I fiumi perderebbero progressivamente la loro efficienza, fenomeni di rotta fluviale e avulsione determinerebbero repentini cambiamenti nell’idrografia fluviale. Interi apparati deltizi verrebbero abbandonati e velocemente annegati per effetto della subsidenza. Le foci fluviali si trasformerebbero in estuari. Le spiagge verrebbero sostituite da sistemi costieri instabili, con spiagge effimere separate dalla terraferma da strette aree lagunari. L’intensità delle maree aumenterebbe in modo considerevole.

Purtroppo, l’approssimazione dei metodi cronologici di datazione fa sì che le trasformazioni climatiche del passato non siano facilmente confrontabili con quelle riferite all’epoca storica.

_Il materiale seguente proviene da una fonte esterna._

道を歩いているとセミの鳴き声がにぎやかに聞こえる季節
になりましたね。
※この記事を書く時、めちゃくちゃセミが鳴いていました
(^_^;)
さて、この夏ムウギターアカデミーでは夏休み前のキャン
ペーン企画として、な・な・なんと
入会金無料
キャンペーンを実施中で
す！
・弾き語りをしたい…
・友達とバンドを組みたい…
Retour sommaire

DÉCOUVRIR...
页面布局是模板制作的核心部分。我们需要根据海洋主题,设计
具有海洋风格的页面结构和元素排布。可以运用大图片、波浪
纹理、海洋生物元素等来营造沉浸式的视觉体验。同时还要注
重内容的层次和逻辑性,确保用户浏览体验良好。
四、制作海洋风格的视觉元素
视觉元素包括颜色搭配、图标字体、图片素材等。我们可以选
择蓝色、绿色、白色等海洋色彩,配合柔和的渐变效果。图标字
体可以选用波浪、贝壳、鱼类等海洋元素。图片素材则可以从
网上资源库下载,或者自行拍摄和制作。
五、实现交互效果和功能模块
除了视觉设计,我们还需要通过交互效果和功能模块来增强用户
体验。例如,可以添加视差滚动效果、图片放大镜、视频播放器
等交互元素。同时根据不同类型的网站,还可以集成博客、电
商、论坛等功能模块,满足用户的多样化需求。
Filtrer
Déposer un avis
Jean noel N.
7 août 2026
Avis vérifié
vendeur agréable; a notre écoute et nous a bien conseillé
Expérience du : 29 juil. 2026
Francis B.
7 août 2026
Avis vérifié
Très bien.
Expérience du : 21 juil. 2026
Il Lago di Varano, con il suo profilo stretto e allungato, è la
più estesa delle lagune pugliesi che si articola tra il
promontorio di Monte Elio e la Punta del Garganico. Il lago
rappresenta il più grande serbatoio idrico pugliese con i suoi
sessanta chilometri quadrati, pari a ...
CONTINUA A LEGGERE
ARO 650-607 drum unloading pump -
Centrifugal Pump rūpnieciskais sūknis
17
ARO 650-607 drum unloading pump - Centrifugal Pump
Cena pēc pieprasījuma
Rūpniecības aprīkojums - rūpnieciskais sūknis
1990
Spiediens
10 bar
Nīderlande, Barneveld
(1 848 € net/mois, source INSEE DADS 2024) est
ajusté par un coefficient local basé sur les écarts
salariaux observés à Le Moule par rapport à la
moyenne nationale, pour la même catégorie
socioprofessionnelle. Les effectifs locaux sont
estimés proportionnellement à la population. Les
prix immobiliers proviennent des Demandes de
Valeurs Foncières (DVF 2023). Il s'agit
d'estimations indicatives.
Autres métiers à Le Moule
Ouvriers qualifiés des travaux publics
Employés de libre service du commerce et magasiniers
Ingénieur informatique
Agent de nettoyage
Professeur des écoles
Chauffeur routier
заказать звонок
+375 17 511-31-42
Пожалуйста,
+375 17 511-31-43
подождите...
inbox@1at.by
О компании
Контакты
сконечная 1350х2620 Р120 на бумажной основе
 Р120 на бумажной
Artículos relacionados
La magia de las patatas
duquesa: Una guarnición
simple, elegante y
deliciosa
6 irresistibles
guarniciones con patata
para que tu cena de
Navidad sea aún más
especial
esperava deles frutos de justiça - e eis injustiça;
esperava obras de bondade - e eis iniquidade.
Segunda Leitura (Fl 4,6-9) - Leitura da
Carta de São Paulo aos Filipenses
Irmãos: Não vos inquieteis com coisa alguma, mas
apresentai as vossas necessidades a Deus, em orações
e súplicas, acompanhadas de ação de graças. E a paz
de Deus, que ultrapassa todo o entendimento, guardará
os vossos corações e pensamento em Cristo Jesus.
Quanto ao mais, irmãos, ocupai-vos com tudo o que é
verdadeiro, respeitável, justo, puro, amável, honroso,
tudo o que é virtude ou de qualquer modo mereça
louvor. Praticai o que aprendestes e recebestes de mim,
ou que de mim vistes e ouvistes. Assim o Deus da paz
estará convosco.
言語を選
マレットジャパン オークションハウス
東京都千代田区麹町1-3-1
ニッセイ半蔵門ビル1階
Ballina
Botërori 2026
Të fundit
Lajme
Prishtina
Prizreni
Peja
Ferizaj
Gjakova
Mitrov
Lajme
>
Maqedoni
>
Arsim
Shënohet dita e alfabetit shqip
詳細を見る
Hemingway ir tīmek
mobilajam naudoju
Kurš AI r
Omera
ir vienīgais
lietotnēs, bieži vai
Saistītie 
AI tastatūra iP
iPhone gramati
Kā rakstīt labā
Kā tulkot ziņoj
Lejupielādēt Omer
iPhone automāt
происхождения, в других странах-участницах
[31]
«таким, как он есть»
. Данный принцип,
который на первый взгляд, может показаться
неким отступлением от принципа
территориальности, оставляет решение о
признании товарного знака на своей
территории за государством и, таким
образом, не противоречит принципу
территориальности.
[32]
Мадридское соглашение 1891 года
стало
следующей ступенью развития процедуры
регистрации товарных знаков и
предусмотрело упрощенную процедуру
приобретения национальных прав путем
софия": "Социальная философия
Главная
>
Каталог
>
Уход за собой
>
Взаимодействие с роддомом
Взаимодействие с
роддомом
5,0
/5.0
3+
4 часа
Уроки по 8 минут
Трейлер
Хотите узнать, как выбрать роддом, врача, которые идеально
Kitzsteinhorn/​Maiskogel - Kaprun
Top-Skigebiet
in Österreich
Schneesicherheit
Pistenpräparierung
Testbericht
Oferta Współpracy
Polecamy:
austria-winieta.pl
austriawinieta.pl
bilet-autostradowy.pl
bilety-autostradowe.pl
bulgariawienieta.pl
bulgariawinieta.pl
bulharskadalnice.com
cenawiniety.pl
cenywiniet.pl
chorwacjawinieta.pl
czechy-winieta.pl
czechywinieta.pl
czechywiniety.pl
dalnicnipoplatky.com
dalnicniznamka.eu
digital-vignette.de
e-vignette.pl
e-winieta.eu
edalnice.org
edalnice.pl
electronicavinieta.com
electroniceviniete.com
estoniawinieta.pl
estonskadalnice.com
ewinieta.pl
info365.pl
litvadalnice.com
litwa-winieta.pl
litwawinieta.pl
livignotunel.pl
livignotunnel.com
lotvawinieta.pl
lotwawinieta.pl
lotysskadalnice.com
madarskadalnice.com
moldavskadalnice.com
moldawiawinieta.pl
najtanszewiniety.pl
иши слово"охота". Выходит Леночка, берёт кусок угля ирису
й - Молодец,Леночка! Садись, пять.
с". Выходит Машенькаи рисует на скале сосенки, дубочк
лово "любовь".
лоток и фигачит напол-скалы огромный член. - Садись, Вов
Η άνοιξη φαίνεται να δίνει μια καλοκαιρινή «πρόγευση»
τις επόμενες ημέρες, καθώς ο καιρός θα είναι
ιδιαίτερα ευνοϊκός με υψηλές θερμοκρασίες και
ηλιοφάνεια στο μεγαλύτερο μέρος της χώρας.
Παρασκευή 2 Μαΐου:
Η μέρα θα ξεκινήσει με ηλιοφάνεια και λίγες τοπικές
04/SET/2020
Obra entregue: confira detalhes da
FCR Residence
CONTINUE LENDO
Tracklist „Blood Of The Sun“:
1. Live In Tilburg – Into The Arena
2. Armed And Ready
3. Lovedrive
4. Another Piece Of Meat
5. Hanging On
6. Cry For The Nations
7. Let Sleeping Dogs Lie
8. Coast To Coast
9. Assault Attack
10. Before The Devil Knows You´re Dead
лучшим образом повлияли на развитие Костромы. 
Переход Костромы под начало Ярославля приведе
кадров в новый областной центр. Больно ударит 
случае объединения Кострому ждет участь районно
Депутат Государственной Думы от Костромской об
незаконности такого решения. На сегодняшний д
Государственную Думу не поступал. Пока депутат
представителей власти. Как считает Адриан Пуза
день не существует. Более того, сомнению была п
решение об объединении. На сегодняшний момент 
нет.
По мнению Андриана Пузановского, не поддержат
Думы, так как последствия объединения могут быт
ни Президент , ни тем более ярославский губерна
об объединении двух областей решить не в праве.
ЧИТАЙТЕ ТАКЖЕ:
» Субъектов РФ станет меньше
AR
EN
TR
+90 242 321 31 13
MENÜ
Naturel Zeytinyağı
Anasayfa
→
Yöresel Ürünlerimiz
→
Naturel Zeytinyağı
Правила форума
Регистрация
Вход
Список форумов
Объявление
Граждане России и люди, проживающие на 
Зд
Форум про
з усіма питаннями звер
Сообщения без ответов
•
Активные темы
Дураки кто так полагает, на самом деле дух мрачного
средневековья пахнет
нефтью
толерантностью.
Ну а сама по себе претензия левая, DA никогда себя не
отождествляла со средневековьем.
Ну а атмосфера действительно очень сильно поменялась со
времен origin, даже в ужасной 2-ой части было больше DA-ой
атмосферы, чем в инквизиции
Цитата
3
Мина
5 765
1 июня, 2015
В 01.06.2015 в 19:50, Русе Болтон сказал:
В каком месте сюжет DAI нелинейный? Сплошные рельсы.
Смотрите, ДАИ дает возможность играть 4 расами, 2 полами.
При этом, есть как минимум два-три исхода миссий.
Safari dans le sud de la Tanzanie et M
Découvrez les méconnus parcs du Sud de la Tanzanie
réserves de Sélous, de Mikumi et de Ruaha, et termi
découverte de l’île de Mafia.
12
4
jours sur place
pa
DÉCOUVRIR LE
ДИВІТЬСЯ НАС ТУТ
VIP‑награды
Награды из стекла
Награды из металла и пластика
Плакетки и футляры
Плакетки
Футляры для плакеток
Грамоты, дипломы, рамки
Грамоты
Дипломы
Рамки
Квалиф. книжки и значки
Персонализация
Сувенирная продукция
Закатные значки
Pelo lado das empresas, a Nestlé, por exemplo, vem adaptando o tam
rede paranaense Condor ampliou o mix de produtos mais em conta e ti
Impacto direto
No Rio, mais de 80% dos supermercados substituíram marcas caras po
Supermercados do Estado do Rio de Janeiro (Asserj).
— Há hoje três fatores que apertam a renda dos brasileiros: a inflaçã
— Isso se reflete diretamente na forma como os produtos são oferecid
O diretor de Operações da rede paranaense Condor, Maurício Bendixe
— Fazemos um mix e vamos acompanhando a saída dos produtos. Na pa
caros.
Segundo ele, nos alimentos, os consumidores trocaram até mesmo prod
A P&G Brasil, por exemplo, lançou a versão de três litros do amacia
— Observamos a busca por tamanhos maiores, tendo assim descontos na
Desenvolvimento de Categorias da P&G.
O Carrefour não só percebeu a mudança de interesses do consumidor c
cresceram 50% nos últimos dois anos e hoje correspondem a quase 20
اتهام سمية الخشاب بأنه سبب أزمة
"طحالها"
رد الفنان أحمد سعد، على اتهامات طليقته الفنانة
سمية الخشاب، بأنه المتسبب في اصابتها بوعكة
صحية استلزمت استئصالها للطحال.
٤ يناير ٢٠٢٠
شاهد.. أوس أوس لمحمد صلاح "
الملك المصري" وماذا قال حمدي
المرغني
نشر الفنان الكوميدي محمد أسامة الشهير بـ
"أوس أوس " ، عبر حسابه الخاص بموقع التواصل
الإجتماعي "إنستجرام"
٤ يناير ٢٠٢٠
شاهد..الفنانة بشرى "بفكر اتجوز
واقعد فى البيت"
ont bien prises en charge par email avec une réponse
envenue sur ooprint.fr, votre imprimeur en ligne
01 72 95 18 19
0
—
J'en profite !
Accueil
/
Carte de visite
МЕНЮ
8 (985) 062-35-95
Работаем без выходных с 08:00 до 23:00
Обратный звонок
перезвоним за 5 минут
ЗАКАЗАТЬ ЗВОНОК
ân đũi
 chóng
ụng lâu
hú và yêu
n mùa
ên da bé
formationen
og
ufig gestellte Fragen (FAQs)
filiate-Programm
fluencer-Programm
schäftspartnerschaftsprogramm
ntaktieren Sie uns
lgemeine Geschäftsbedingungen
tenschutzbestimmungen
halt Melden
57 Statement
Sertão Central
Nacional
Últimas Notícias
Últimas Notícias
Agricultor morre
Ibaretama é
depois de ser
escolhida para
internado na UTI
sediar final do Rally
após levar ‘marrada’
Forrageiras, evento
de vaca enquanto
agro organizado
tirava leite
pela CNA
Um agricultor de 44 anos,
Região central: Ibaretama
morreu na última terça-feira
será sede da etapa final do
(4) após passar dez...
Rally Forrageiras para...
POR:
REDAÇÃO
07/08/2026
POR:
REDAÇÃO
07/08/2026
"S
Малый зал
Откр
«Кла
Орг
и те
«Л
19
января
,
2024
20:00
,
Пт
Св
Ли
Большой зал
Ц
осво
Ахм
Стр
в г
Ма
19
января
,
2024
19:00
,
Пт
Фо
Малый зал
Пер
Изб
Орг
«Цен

L’analisi dei mutamenti climatici del passato desunta dallo studio geologico fornisce informazioni realistiche sul futuro del pianeta, ma la risoluzione temporale è limitata per ciò che concerne eventi sviluppati alla scala sub-millenaria.
Le ricerche in corso sulla ciclicità climatica a scala millenaria e secolare suggeriscono che nell’immediato futuro l’origine, la distribuzione e la localizzazione delle correnti marine profonde negli oceani, e in modo particolare della corrente profonda che si forma nell’Atlantico settentrionale e di quella circum-antartica, svolgeranno un ruolo fondamentale nel governare i mutamenti climatici. Il parziale scioglimento delle calotte polari causato dal riscaldamento di origine antropica potrebbe creare squilibrio negli apporti di acque dolci agli oceani, entrando in interferenza con la ciclicità climatica naturale ad alta frequenza, con conseguenze imprevedibili.

In un periodo in cui si parla quasi esclusivamente di global warming, forse non tutti sanno - ironia della sorte – che sulla base della teoria milankoviana il pianeta Terra sta naturalmente completando l’arco di un periodo caldo, interglaciale. La durata di questa fase, per analogia con i cicli immediatamente precedenti quello attuale, dovrebbe essere compresa tra 8000 e 15.000 anni. Se facciamo corrispondere all’inizio dell’Olocene, ossia al termine dell’ultima pulsazione fredda (lo Younger Dryas) l’inizio della fase calda che stiamo vivendo e se la teoria milankoviana è corretta, nel giro di pochi secoli o, al massimo, di 4000 anni cominceremo a muoverci, sia pure molto lentamente, verso una nuova fase glaciale. Questa si svilupperà attraverso un progressivo, ma inesorabile abbassamento delle temperature, che culminerà in una nuova glaciazione, tra circa 90.000 anni. Sarà così saggio l’uomo da consentire al pianeta il completamento del suo ciclo naturale?